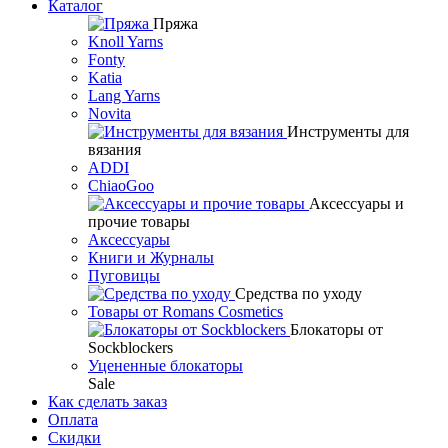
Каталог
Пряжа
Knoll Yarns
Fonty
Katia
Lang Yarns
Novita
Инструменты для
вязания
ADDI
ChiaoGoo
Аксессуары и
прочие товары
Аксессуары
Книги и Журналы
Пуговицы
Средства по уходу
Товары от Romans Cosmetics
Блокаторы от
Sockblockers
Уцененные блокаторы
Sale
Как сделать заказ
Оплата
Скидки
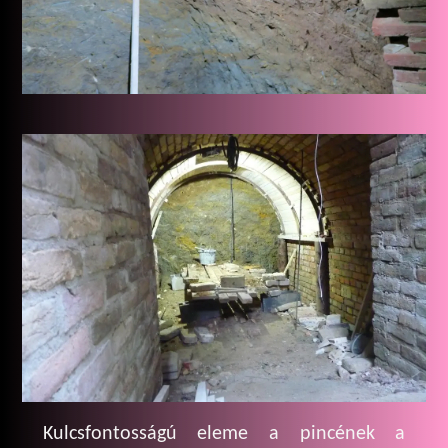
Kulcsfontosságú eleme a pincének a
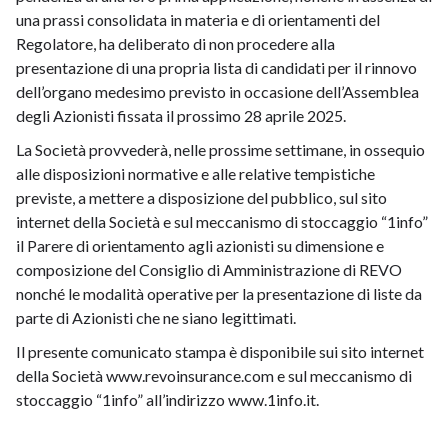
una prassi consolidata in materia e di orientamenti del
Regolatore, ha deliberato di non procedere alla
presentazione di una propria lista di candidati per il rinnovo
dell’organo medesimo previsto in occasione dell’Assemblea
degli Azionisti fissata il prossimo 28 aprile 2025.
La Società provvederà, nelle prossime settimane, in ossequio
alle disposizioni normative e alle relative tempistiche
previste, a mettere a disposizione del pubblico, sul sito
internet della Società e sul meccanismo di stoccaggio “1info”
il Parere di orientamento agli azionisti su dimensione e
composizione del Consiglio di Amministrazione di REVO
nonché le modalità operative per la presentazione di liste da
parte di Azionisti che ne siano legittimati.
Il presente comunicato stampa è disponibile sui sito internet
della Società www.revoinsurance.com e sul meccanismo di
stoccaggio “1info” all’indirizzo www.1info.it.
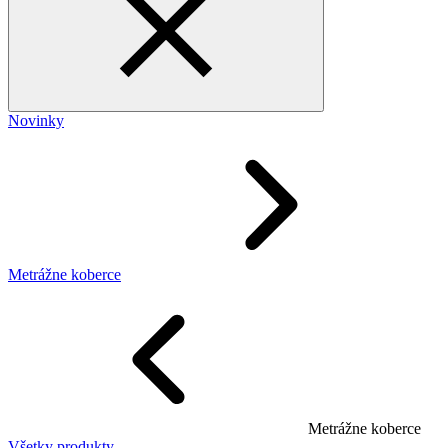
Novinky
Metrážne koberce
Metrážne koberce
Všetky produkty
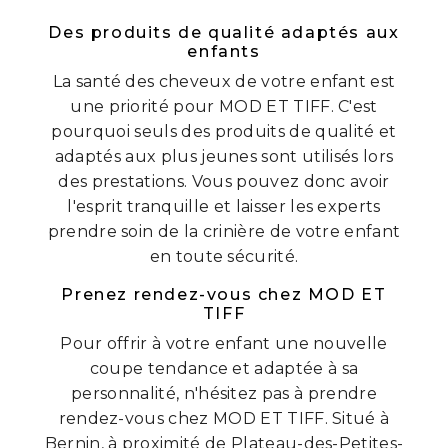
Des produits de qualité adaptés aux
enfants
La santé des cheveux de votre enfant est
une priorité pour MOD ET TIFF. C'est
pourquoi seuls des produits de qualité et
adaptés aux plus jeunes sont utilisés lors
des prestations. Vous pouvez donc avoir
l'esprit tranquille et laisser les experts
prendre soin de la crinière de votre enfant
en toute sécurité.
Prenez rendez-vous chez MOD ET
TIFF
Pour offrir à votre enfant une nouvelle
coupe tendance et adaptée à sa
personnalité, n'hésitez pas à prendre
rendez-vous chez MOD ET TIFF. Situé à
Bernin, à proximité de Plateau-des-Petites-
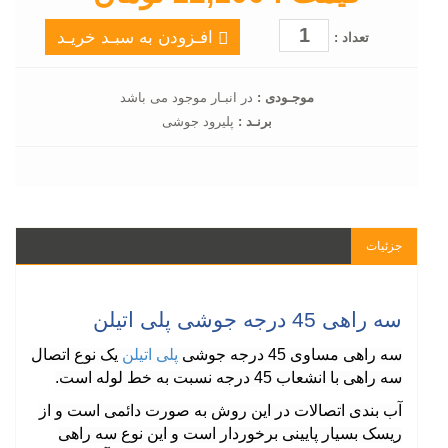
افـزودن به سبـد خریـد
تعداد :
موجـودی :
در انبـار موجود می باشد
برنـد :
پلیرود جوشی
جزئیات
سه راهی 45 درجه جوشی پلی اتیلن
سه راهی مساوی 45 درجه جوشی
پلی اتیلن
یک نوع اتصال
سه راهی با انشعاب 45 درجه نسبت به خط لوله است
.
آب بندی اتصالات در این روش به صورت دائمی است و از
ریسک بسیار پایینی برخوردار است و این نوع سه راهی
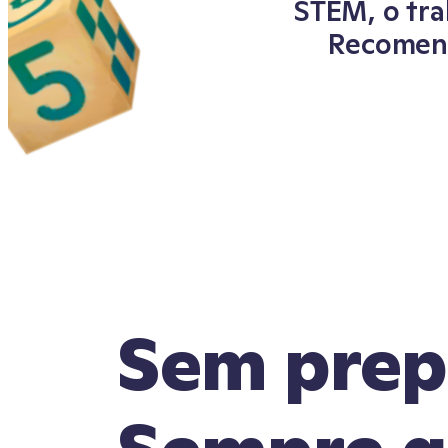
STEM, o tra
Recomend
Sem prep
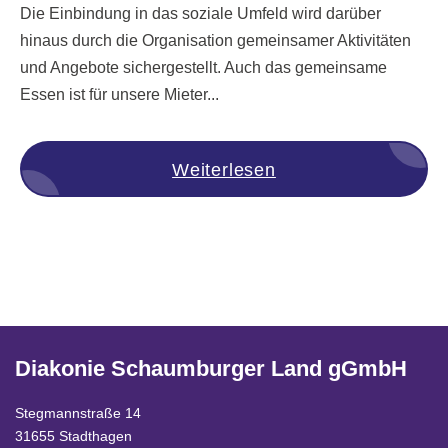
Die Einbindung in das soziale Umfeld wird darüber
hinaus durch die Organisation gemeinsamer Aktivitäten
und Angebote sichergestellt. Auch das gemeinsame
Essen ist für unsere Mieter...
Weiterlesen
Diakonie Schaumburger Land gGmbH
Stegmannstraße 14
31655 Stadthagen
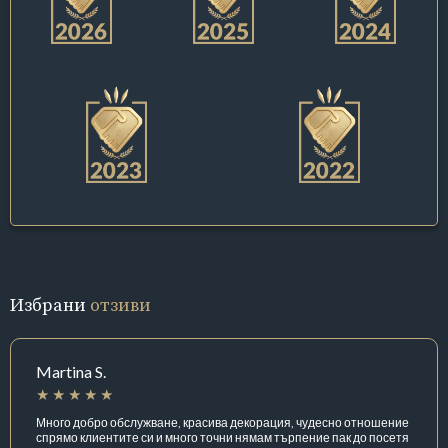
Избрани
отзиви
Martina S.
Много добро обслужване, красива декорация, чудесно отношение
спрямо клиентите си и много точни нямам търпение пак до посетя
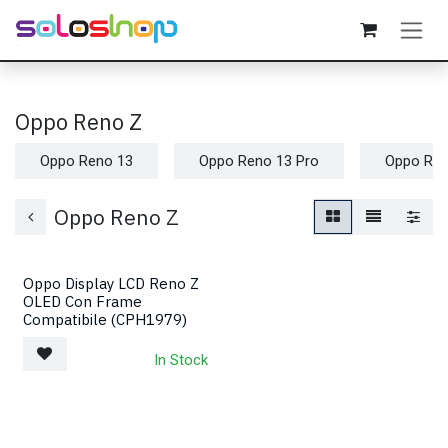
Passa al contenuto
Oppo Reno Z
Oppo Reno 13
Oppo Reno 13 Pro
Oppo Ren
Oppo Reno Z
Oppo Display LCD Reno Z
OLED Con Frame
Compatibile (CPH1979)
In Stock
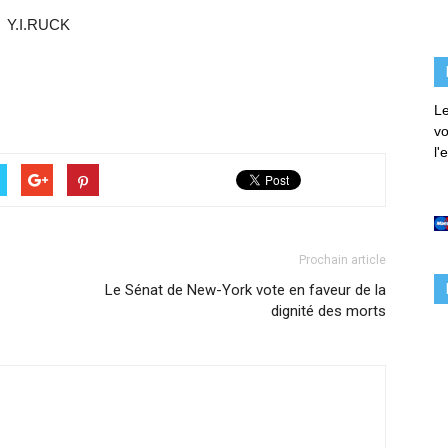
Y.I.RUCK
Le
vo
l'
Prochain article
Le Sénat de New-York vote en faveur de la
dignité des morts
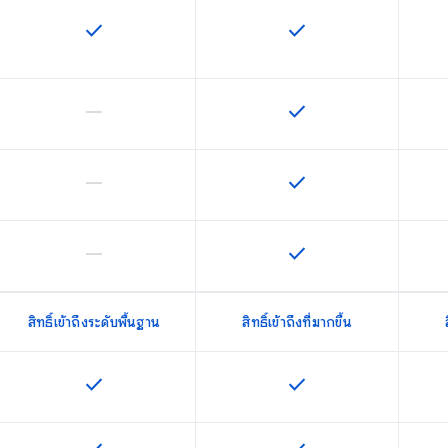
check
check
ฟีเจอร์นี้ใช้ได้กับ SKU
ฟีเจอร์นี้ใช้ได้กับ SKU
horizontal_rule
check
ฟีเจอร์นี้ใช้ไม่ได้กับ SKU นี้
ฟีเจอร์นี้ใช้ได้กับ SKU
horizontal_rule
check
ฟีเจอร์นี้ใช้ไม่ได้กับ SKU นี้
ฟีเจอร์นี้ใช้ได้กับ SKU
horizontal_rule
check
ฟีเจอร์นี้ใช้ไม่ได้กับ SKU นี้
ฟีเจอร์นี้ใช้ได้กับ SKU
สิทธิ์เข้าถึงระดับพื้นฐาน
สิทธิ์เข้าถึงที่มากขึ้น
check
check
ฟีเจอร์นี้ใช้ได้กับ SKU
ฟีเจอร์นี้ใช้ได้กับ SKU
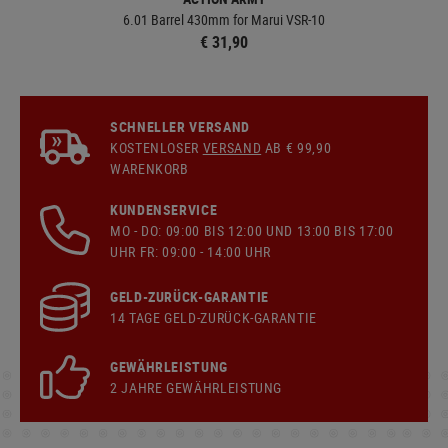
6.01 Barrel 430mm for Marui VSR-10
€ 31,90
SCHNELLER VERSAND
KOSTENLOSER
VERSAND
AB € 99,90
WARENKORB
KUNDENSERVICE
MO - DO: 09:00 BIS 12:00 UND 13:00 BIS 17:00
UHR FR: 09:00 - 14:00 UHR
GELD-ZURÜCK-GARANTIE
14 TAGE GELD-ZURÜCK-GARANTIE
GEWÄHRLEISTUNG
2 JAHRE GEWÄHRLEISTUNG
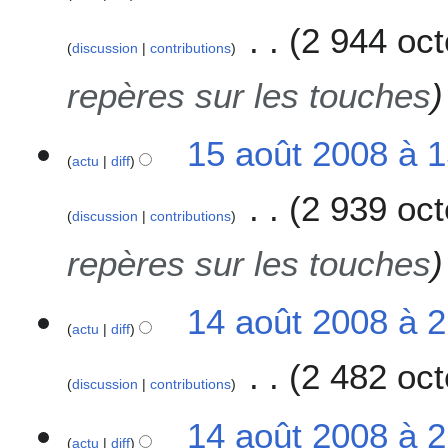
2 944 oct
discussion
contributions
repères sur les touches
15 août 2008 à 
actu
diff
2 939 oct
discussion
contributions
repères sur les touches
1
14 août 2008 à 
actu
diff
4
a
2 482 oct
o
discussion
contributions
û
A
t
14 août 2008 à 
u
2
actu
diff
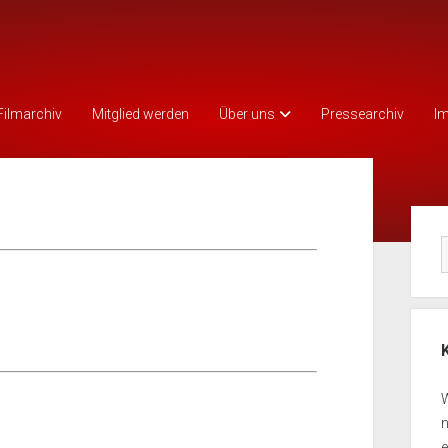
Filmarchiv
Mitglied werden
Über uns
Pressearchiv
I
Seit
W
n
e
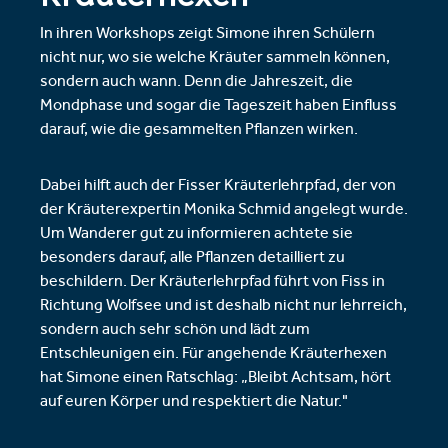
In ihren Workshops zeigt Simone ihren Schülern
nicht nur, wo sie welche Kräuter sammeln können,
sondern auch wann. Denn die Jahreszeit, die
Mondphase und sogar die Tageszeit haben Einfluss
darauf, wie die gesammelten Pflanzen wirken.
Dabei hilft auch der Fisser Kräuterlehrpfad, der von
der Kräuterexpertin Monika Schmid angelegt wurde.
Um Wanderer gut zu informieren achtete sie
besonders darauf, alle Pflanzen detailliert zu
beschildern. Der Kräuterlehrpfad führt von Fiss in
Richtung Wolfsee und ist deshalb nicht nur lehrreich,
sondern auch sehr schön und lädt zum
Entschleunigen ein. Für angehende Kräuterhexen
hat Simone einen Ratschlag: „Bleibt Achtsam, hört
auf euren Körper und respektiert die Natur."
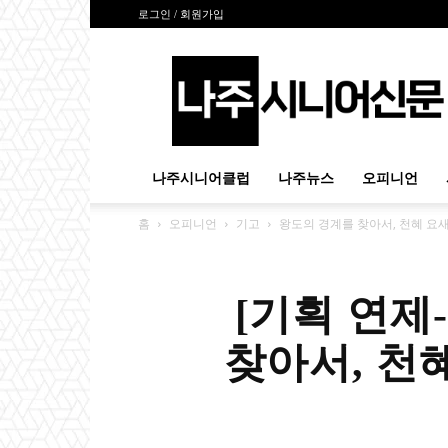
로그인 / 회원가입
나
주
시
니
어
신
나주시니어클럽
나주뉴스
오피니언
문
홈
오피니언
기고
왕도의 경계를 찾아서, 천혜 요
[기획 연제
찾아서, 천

..............................

**Activity**
For this exercise, retype the listing above word for word and omit the pictures.

**Response for this exercise**
Каталог
Пряжа
Knoll Yarns
Fonty
Katia
Lang Yarns
Novita
Инструменты для
вязания
ADDI
ChiaoGoo
Аксессуары и
прочие товары
Аксессуары
Книги и Журналы
Пуговицы
Средства по уходу
Товары от Romans Cosmetics
Блокаторы от
Sockblockers
Уцененные блокаторы
Sale
Как сделать заказ
Оплата
Скидки
Kulcsfontosságú eleme a pincének a
una prassi consolidata in materia e di orientamenti del
Regolatore, ha deliberato di non procedere alla
presentazione di una propria lista di candidati per il rinnovo
dell’organo medesimo previsto in occasione dell’Assemblea
degli Azionisti fissata il prossimo 28 aprile 2025.
La Società provvederà, nelle prossime settimane, in ossequio
alle disposizioni normative e alle relative tempistiche
previste, a mettere a disposizione del pubblico, sul sito
internet della Società e sul meccanismo di stoccaggio “1info”
il Parere di orientamento agli azionisti su dimensione e
composizione del Consiglio di Amministrazione di REVO
nonché le modalità operative per la presentazione di liste da
parte di Azionisti che ne siano legittimati.
Il presente comunicato stampa è disponibile sui sito internet
della Società www.revoinsurance.com e sul meccanismo di
stoccaggio “1info” all’indirizzo www.1info.it.
Novinky
Metrážne koberce
Metrážne koberce
Všetky produkty
Des produits de qualité adaptés aux
enfants
La santé des cheveux de votre enfant est
une priorité pour MOD ET TIFF. C'est
pourquoi seuls des produits de qualité et
adaptés aux plus jeunes sont utilisés lors
des prestations. Vous pouvez donc avoir
l'esprit tranquille et laisser les experts
prendre soin de la crinière de votre enfant
en toute sécurité.
Prenez rendez-vous chez MOD ET
TIFF
Pour offrir à votre enfant une nouvelle
coupe tendance et adaptée à sa
personnalité, n'hésitez pas à prendre
rendez-vous chez MOD ET TIFF. Situé à
Bernin, à proximité de Plateau-des-Petites-
افـزودن به سبـد خریـد
تعداد :
موجـودی :
در انبـار موجود می باشد
برنـد :
پلیرود جوشی
جزئیات
سه راهی 45 درجه جوشی پلی اتیلن
سه راهی مساوی 45 درجه جوشی
پلی اتیلن
یک نوع اتصال
سه راهی با انشعاب 45 درجه نسبت به خط لوله است
.
آب بندی اتصالات در این روش به صورت دائمی است و از
ریسک بسیار پایینی برخوردار است و این نوع سه راهی
STEM, o tra
Recomend
Sem prep
Die Einbindung in das soziale Umfeld wird darüber
hinaus durch die Organisation gemeinsamer Aktivitäten
und Angebote sichergestellt. Auch das gemeinsame
Essen ist für unsere Mieter...
Weiterlesen
Diakonie Schaumburger Land gGmbH
Stegmannstraße 14
31655 Stadthagen
Избрани
отзиви
Martina S.
Много добро обслужване, красива декорация, чудесно отношение
спрямо клиентите си и много точни нямам търпение пак до посетя
Passa al contenuto
Oppo Reno Z
Oppo Reno 13
Oppo Reno 13 Pro
Oppo Ren
Oppo Reno Z
Oppo Display LCD Reno Z
OLED Con Frame
Compatibile (CPH1979)
In Stock
Y.I.RUCK
Le
vo
l'
Prochain article
Le Sénat de New-York vote en faveur de la
dignité des morts
check
check
ฟีเจอร์นี้ใช้ได้กับ SKU
ฟีเจอร์นี้ใช้ได้กับ SKU
horizontal_rule
check
ฟีเจอร์นี้ใช้ไม่ได้กับ SKU นี้
ฟีเจอร์นี้ใช้ได้กับ SKU
horizontal_rule
check
ฟีเจอร์นี้ใช้ไม่ได้กับ SKU นี้
ฟีเจอร์นี้ใช้ได้กับ SKU
horizontal_rule
check
ฟีเจอร์นี้ใช้ไม่ได้กับ SKU นี้
ฟีเจอร์นี้ใช้ได้กับ SKU
สิทธิ์เข้าถึงระดับพื้นฐาน
สิทธิ์เข้าถึงที่มากขึ้น
check
check
ฟีเจอร์นี้ใช้ได้กับ SKU
ฟีเจอร์นี้ใช้ได้กับ SKU
6.01 Barrel 430mm for Marui VSR-10
€ 31,90
SCHNELLER VERSAND
KOSTENLOSER
VERSAND
AB € 99,90
WARENKORB
KUNDENSERVICE
MO - DO: 09:00 BIS 12:00 UND 13:00 BIS 17:00
UHR FR: 09:00 - 14:00 UHR
GELD-ZURÜCK-GARANTIE
14 TAGE GELD-ZURÜCK-GARANTIE
GEWÄHRLEISTUNG
2 JAHRE GEWÄHRLEISTUNG
2 944 oct
discussion
contributions
repères sur les touches
15 août 2008 à 
actu
diff
2 939 oct
discussion
contributions
repères sur les touches
1
14 août 2008 à 
actu
diff
4
a
2 482 oct
o
discussion
contributions
û
A
t
14 août 2008 à 
u
2
actu
diff
Filmarchiv
Mitglied werden
Über uns
Pressearchiv
I
Seit
W
n
e
In ihren Workshops zeigt Simone ihren Schülern
nicht nur, wo sie welche Kräuter sammeln können,
sondern auch wann. Denn die Jahreszeit, die
Mondphase und sogar die Tageszeit haben Einfluss
darauf, wie die gesammelten Pflanzen wirken.
Dabei hilft auch der Fisser Kräuterlehrpfad, der von
der Kräuterexpertin Monika Schmid angelegt wurde.
Um Wanderer gut zu informieren achtete sie
besonders darauf, alle Pflanzen detailliert zu
beschildern. Der Kräuterlehrpfad führt von Fiss in
Richtung Wolfsee und ist deshalb nicht nur lehrreich,
sondern auch sehr schön und lädt zum
Entschleunigen ein. Für angehende Kräuterhexen
hat Simone einen Ratschlag: „Bleibt Achtsam, hört
auf euren Körper und respektiert die Natur."
로그인 / 회원가입
나
주
시
니
어
신
나주시니어클럽
나주뉴스
오피니언
문
홈
오피니언
기고
왕도의 경계를 찾아서, 천혜 요
[기획 연제
찾아서, 천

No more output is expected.